Ce type de blockchain est donc un peu plus « contrôlé » et peut s’apparenter à une base de données classique mais cela ne la rend pas 100% conforme puisqu’il faudrait à minima pouvoir effacer les données. Or, une des particularités même de cette technologie est que ses données sont « infalsifiables » et « indélébiles ». On ne peut donc ni les modifier ni les supprimer, une fois l’information enregistrée.
Le droit à l’oubli est donc impossible au regard de cette technologie.
Quels préconisations pour assurer la conformité?
La CNIL a eu l’occasion de se prononcer sur le sujet puisqu’elle a, en septembre 2018, rendu publique ses premiers éléments d’analyse sur la blockchain et sa comptabilité au RGPD.
Voici la synthèse de ses recommandations en la matière :
● Préférer les moyens de stockage et traitement des données personnelles traditionnelles qui ne soulèvent pas de difficultés au regard du RGPD ou recourir à une technologie alternative si possible. C’est ce que rappelle le principe de Privacy by Design (ou protection des données dès la conception) de l’article 25 du règlement.

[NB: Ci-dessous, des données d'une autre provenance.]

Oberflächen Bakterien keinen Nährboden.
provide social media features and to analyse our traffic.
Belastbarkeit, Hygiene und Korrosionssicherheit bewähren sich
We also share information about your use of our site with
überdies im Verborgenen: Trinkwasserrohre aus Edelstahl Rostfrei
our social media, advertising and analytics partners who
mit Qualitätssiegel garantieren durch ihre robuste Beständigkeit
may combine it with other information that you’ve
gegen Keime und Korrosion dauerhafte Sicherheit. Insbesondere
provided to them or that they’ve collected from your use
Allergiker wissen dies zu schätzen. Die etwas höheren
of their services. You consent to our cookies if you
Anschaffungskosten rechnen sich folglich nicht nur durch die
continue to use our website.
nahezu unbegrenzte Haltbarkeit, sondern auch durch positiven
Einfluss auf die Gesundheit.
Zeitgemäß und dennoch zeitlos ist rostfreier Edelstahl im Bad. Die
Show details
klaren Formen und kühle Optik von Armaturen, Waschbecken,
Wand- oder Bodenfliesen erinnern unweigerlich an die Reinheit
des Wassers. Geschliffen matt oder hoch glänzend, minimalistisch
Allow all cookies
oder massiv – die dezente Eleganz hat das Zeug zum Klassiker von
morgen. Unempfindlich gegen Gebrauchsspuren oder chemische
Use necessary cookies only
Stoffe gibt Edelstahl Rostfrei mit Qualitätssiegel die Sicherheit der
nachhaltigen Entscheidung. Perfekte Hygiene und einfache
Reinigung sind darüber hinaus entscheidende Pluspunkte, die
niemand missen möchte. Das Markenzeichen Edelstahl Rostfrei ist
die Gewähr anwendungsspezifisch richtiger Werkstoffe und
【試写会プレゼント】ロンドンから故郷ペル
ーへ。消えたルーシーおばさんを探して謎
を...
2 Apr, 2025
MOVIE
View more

● Si l’utilisation de cette technologie est nécessaire, stocker les données avec des « fonctions de hachage à clé » ou de chiffrement pour les rendre illisibles.
● Privilégier l’utilisation d’une blockchain privée afin de minimiser les risques sur les droits et les libertés des personnes.

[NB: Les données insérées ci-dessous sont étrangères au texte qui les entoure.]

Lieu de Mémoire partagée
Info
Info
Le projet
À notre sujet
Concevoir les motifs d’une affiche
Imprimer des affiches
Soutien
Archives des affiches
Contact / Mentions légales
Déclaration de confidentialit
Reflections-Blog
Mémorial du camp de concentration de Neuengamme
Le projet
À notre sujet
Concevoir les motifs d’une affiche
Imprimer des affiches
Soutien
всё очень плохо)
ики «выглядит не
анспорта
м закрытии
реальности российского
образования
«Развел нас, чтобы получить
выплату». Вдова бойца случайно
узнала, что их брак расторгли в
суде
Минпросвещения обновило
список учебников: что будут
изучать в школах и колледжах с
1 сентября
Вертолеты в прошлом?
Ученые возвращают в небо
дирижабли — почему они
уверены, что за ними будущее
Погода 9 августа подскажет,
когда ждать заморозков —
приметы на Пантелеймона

● Si un utilisateur souhaite effacer ses données, tout simplement détruire la clé de chiffrement pour supprimer l’information virtuellement.
● La CNIL conseille la réalisation d’une analyse d’impact relative à la protection des données (AIPD) afin d’analyser la nécessité de l’utilisation de cette technologie, montrer les risques encourus et d’identifier les cas pour lesquels d’autres solutions sembleraient plus adaptées.
Conclusion :
Si la CNIL s’est saisie de la problématique de la Blockchain, ce n’est pas le cas de tous ses correspondants européens. En effet, le RGPD est une problématique européenne et appelle donc à ce que les autorités compétentes des Etats membres s’expriment ensemble et officiellement sur le sujet afin d’obtenir un cadre définitif et harmonisé en la matière.
Enfin, l’objet du règlement européen porte sur la protection des données personnelles et non sur le type de technologie utilisée lors de leur phase de collecte et de traitement. Puisqu’il est question de la responsabilité des acteurs en charge de ces données, on peut alors tout à fait considérer que tant que les dispositions du règlement sont respectées la technologie utilisée importe peu.